Urgent Museum Notice

Art Fix Friday: December 11, 2020

Blog Category:  Art Fix Friday
A black-and-white photograph of a light-skinned adult woman holding a newspaper with news about World War II. She wears a coat and her short, curly hair is caught in the wind.

For the Boston Globe, culture columnist Jeneé Osterheldt’s multimedia series “A Beautiful Resistance” centers and celebrates Black lives and Black joy. The stories of Black Bostonians and Massachusetts residents—including artists and performers—are told “through the lens of love.”

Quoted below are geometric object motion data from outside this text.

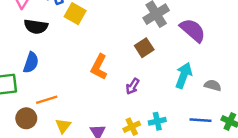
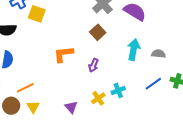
orange L-shape: (99, 67) -> (64, 54), turned 65
blue line: (200, 120) -> (153, 84), turned -30
yellow triangle: (63, 126) -> (33, 107), moved

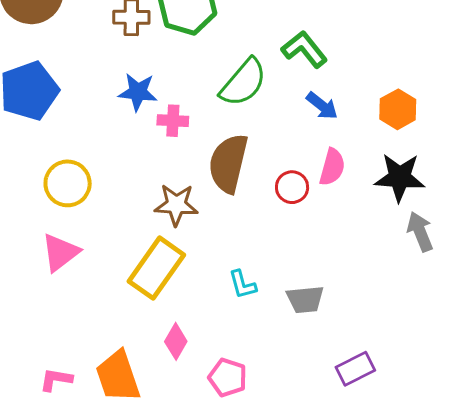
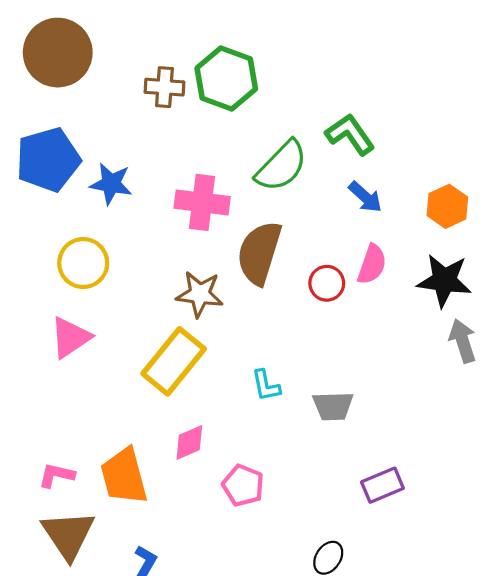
blue star: (138, 92) -> (111, 184), moved
pink cross: (173, 121) -> (202, 202), size x1.6
pink diamond: (176, 341) -> (189, 443), turned 33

A medium-skinned woman with light brown curly hair stands in a construction box, elevated over city streets. She wears a safety harness and looks off into the distance. Behind her a vibrant mural is rendered on the side of a building in bright orange and purple. It is a pattern, but the exact makeup is obscured.
Featured in the “Beautiful Resistance” series, Sneha Shrestha is a Nepali artist who paints mindful mantras in her native language and meshes the aesthetics of Sanskrit scriptures with graffiti influences; Photo by Todd Mazer

“Too often in media, Black people are only in the news when it’s a hashtag because they’re dead, they’re brutalized, [they’ve experienced] injustice, or because we’re talking about racism,” Osterheldt said. Her goal for the project is to “acknowledge injustice without being defined that way.”

Front-Page Femmes

Amy Lipton, curator, gallerist, writer, and nonprofit director, has died at age 64; Lipton spoke at NMWA’s Fresh Talk: How can the arts inspire environmental advocacy? in 2017.

The Guardian reviews Lynette Yiadom-Boakye’s current exhibition, Fly in League with the Night, at Tate: “The artist has boldly reclaimed figurative oil painting.” 

Hyperallergic interviews photographer Nydia Blas about her “Black feminine lens.”

Artnet reports that Louise Nevelson’s little-known Midtown Manhattan chapel is launching a fundraising campaign to refurbish its sculptural interior.

Advancing Women Artists, the nonprofit devoted to restoring artwork by women in Florence, Italy, has announced it will permanently close in June 2021.

ARTnews looks at how painter Gertrude Abercrombie cultivated her own Surrealist language.

Inside a thick gold frame is a tiny Surrealist painting depicting a dark, moody sky and landscape. Three trees are in the background and one larger one is in the foreground atop dark green grass. Half the tree is dead, the other with leaves. One lone white horse stands towards the bottom of the frame.
Gertrude Abercrombie, White Horse, 1939; Courtesy of the artist and Karma, New York

Hyperallergic profiles the Black women behind The Gumbo and Honey & Smoke, new hubs for underrepresented artists.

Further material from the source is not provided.